NAME

App::Test::Generator::SchemaExtractor - Extract test schemas from Perl modules

SYNOPSIS

use App::Test::Generator::SchemaExtractor;

my $extractor = App::Test::Generator::SchemaExtractor->new(
	input_file => 'lib/MyModule.pm',
	output_dir => 'schemas/',
	verbose	=> 1,
);

my $schemas = $extractor->extract_all();

DESCRIPTION

App::Test::Generator::SchemaExtractor automatically analyzes Perl modules and generates structured YAML schema files suitable for automated test generation. This module employs static analysis techniques to infer parameter types, constraints, and method behaviors directly from your source code.

Analysis Methods

The extractor combines multiple analysis approaches for comprehensive schema generation:

  • POD Documentation Analysis

    Parses embedded documentation to extract: - Parameter names, types, and descriptions from =head2 sections - Method signatures with positional parameters - Return value specifications from "Returns:" sections - Constraints (ranges, patterns, required/optional status) - Semantic type detection (email, URL, filename)

  • Code Pattern Detection

    Analyzes source code using PPI to identify: - Method signatures and parameter extraction patterns - Type validation (ref(), isa(), blessed()) - Constraint patterns (length checks, numeric comparisons, regex matches) - Return statement analysis and value type inference - Object instantiation requirements and accessor methods

  • Signature Analysis

    Examines method declarations for: - Parameter names and positional information - Instance vs. class method detection - Method modifiers (Moose-style before/after/around) - Various parameter declaration styles (shift, @_ assignment)

  • Heuristic Inference

    Applies Perl-specific domain knowledge: - Boolean return detection from method names (is_*, has_*, can_*) - Common Perl idioms and coding patterns - Context awareness (scalar vs list, wantarray usage) - Object-oriented patterns (constructors, accessors, chaining)

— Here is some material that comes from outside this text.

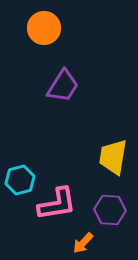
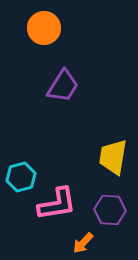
cyan hexagon: moved 1 px right, 3 px up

Generated Schema Structure

The extracted schemas follow this YAML structure:

function: method_name
module: Package::Name
input:
  param1:
    type: string
    min: 3
    max: 50
    optional: 0
    position: 0
  param2:
    type: integer
    min: 0
    max: 100
    optional: 1
    position: 1
output:
  type: boolean
  value: 1
new: Package::Name # if object instantiation required
config:
  test_empty: 1
  test_nuls: 0
  test_undef: 0
  test_non_ascii: 0

Advanced Detection Capabilities

  • Accessor Method Detection

    Automatically identifies getter, setter, and combined accessor methods by analyzing common patterns like return $self->{field} and $self->{field} = $value.

  • Boolean Return Inference

    Detects boolean-returning methods through multiple signals: - Method name patterns (is_*, has_*, can_*) - Return patterns (consistent 1/0 returns) - POD descriptions ("returns true on success") - Ternary operators with boolean results

  • Context Awareness

    Identifies methods that use wantarray and can return different values in scalar vs list context.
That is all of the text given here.